Dataset records Start Marker

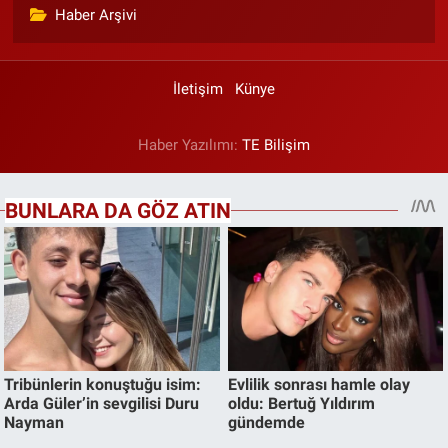
Haber Arşivi
İletişim
Künye
Haber Yazılımı:
TE Bilişim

Dataset records End Marker

In the copy, include every line of the entries above exactly and none of the pictures.

Haber Arşivi
İletişim
Künye
Haber Yazılımı:
TE Bilişim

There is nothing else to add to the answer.